Saved data entries:
----------------

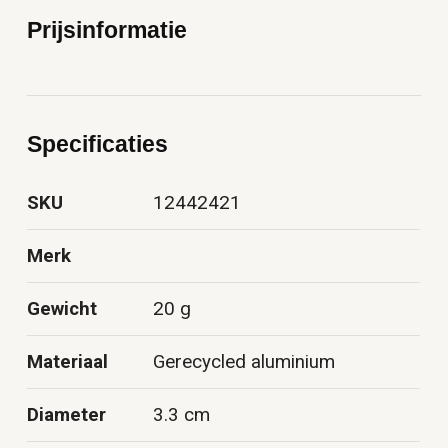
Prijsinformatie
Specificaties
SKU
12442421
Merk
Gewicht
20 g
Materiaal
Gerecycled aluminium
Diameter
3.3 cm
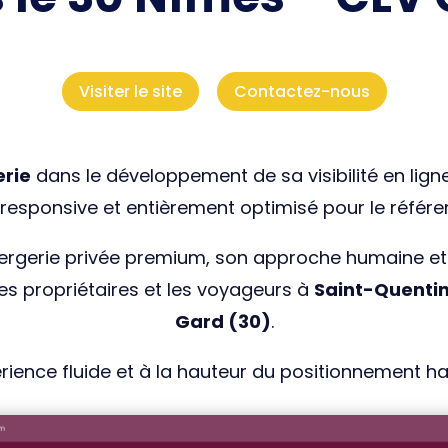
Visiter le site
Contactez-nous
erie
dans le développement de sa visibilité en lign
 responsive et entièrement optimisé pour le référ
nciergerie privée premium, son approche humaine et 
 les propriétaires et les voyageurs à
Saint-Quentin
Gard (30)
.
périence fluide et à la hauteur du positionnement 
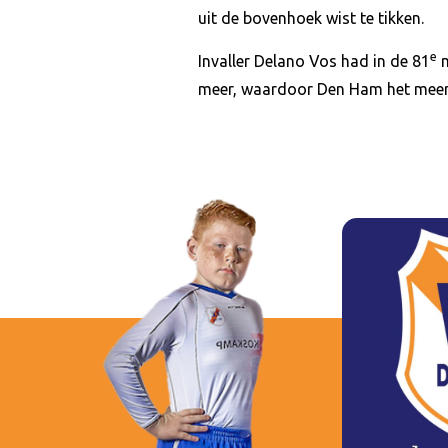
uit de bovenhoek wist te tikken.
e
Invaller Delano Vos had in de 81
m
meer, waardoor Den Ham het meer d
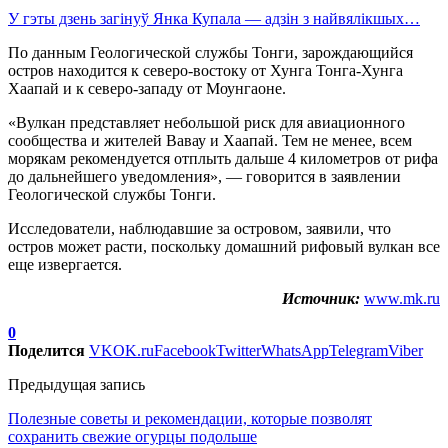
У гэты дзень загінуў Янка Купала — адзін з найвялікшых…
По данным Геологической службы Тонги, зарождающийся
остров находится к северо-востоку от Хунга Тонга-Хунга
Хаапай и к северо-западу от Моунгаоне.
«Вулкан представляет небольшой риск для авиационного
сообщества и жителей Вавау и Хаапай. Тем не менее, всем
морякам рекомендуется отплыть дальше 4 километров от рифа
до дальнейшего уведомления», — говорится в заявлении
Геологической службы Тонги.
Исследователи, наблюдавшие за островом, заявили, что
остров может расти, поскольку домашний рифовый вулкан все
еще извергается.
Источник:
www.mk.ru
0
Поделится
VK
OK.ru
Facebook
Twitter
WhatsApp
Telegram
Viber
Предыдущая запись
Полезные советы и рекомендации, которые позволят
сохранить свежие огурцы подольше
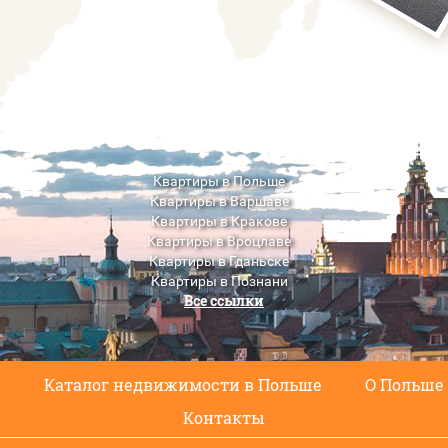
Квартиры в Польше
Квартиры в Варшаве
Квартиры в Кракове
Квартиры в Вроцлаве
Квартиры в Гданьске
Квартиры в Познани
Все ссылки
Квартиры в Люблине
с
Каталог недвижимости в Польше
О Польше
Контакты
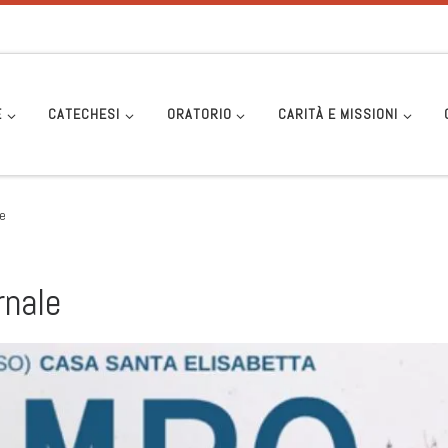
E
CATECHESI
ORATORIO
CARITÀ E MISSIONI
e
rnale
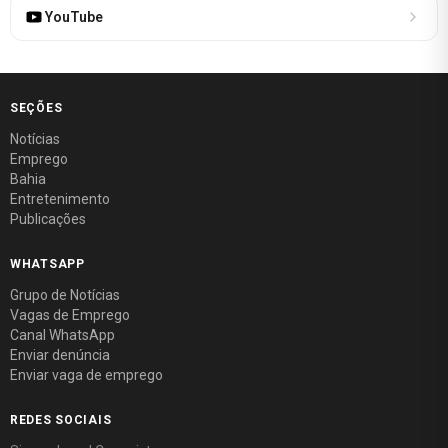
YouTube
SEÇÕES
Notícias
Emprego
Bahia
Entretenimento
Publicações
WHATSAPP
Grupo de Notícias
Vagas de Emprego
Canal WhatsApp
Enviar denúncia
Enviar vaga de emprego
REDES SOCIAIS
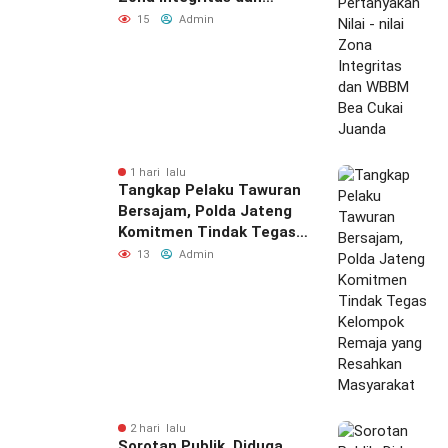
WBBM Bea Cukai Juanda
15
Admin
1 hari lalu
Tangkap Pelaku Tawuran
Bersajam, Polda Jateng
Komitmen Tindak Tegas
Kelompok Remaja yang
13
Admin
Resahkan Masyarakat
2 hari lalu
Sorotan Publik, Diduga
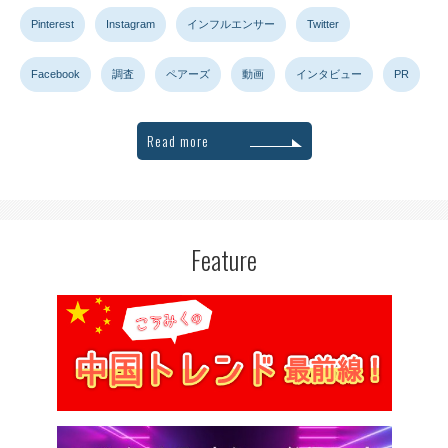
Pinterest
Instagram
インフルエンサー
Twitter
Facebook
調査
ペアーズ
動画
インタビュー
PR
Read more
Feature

----------------

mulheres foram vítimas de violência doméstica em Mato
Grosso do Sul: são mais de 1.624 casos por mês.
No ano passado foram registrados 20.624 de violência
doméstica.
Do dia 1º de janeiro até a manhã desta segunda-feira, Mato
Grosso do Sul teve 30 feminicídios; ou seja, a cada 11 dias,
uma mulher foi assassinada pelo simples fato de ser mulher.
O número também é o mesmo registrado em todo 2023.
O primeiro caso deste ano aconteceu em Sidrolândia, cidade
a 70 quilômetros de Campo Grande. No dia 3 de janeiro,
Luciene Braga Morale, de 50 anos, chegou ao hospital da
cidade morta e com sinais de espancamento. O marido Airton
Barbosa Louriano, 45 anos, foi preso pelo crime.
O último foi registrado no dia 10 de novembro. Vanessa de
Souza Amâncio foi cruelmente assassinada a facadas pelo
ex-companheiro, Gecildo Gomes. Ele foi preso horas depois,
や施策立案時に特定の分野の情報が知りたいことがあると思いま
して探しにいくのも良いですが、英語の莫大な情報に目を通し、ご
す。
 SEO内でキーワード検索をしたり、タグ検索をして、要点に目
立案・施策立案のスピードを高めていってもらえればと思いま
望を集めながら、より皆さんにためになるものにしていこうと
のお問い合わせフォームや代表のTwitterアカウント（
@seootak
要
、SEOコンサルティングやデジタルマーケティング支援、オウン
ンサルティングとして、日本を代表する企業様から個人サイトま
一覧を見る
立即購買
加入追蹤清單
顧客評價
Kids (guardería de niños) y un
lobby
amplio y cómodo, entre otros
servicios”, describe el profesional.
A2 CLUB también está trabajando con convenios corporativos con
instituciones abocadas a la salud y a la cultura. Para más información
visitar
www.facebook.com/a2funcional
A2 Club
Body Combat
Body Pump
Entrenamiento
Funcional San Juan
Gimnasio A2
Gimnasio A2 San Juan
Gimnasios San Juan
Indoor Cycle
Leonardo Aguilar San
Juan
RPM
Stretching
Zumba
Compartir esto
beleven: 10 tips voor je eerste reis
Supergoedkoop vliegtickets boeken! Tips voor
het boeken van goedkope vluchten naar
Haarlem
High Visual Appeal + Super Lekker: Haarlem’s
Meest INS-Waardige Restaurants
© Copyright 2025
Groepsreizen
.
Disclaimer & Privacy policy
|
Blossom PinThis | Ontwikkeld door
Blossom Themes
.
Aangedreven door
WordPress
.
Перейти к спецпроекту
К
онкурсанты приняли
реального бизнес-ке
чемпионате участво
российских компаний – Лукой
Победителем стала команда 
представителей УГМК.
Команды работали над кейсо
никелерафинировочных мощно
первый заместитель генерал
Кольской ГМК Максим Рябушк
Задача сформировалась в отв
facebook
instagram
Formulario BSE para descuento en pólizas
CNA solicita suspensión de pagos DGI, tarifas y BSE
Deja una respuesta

----------------

WHAT YOU ARE ASKED TO DO: Report all lines of the data above that include the string "Польше".

TASK OUTPUT:
Квартиры в Польше
Каталог недвижимости в Польше
О Польше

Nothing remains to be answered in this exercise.